I repeat: This approach does not work for HTTPS sites, which nowadays is the default for most sites.

Just think it through:

1. You request any URL, like https://www.badsite.com/url1.
2. No matter what you are using: Unbound, AGH or Pi-Hole see that "www.badsite.com" is on their blocklist.
3. You configure your DNS blocker to NOT deliver a "NOT FOUND" error, but a different IP than the real one for www.badsite.com.
4. The webserver behind that IP accepts the request on port 443. If it can present a certificate for www.badsite at all (for the purpose of which it has to be able to dynamically generate those), it will not be trusted by your browser per se (unless you import the generating CA first).
5. Therefore, your browser will bark and NOT show you the blocking notice, but instead a warning that something fishy is going on (which it is).

Result: You cannot have a blocking notice page (as requested per thread title) without dynamic certificates that your browser trusts.

[haim9080]

I repeat: This approach does not work for HTTPS sites, which nowadays is the default for most sites.

Just think it through:

1. You request any URL, like https://www.badsite.com/url1.
2. No matter what you are using: Unbound, AGH or Pi-Hole see that "www.badsite.com" is on their blocklist.
3. You configure your DNS blocker to NOT deliver a "NOT FOUND" error, but a different IP than the real one for www.badsite.com.
4. The webserver behind that IP accepts the request on port 443. If it can present a certificate for www.badsite at all (for the purpose of which it has to be able to dynamically generate those), it will not be trusted by your browser per se (unless you import the generating CA first).
5. Therefore, your browser will bark and NOT show you the blocking notice, but instead a warning that something fishy is going on (which it is).

Result: You cannot have a blocking notice page (as requested per thread title) without dynamic certificates that your browser trusts.

So it try to understand what i need to do? 

[meyergru]

If you do not know by now, I cannot help you, sorry.

In AGH or Unbound, you have to redirect bad sites to the IP of your blocking webserver.

I gave a link to a project that can handle the blocking webserver (including certificates) part. It needs docker, but if you do not have that or know how to use docker-compose or do it another way, you are stuck.

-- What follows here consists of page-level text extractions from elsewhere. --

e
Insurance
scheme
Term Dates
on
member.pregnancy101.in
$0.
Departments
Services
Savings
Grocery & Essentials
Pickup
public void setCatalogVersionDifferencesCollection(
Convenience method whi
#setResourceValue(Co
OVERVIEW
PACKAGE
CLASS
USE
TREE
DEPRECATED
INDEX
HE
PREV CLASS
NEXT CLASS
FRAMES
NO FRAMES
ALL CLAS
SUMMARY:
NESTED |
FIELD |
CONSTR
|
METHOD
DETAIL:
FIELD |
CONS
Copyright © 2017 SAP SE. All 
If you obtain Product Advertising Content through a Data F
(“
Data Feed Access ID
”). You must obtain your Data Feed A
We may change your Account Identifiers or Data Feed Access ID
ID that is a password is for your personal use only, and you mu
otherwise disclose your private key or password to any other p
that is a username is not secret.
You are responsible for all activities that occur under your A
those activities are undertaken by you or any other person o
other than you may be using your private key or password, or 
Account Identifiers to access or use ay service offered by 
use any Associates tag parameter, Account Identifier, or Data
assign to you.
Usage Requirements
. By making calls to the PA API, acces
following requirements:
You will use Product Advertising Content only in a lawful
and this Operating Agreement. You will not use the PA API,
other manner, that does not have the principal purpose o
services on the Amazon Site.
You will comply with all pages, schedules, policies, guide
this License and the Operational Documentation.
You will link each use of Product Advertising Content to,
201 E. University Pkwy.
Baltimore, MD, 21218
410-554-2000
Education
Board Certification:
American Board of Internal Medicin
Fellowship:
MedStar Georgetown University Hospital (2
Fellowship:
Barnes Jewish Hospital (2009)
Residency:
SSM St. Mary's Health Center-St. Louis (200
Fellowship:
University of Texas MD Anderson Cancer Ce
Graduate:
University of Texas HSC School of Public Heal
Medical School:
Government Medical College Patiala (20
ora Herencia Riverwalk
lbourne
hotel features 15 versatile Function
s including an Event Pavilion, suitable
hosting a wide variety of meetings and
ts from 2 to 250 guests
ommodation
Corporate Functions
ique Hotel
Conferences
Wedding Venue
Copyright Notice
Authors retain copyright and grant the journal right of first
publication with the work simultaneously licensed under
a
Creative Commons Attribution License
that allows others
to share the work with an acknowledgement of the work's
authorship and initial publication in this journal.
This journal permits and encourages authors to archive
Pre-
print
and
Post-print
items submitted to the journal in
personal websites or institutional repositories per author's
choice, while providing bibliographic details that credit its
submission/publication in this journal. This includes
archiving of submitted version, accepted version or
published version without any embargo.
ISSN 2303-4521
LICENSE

OpnSense has no means to do it and it is complex by nature. Note that OpnSense is not your average consumer router that will handle these things automagically for you (actually, what you request cannot be done on OpnSense alone).

[haim9080]

If you do not know by now, I cannot help you, sorry.

In AGH or Unbound, you have to redirect bad sites to the IP of your blocking webserver.

I gave a link to a project that can handle the blocking webserver (including certificates) part. It needs docker, but if you do not have that or know how to use docker-compose or do it another way, you are stuck.

OpnSense has no means to do it and it is complex by nature. Note that OpnSense is not your average consumer router that will handle these things automagically for you (actually, what you request cannot be done on OpnSense alone).

So i can to build up LXC in proxmox and give the solution to Production??

[meyergru]

If you know the least thing about Proxmox, you should know that while Docker can be used in an LXC, this is not the preferred way.

What do you mean by "give the solution to Production"? The way you put it sounds like you are the solution architect and tell production personnel to implement it? What is your role?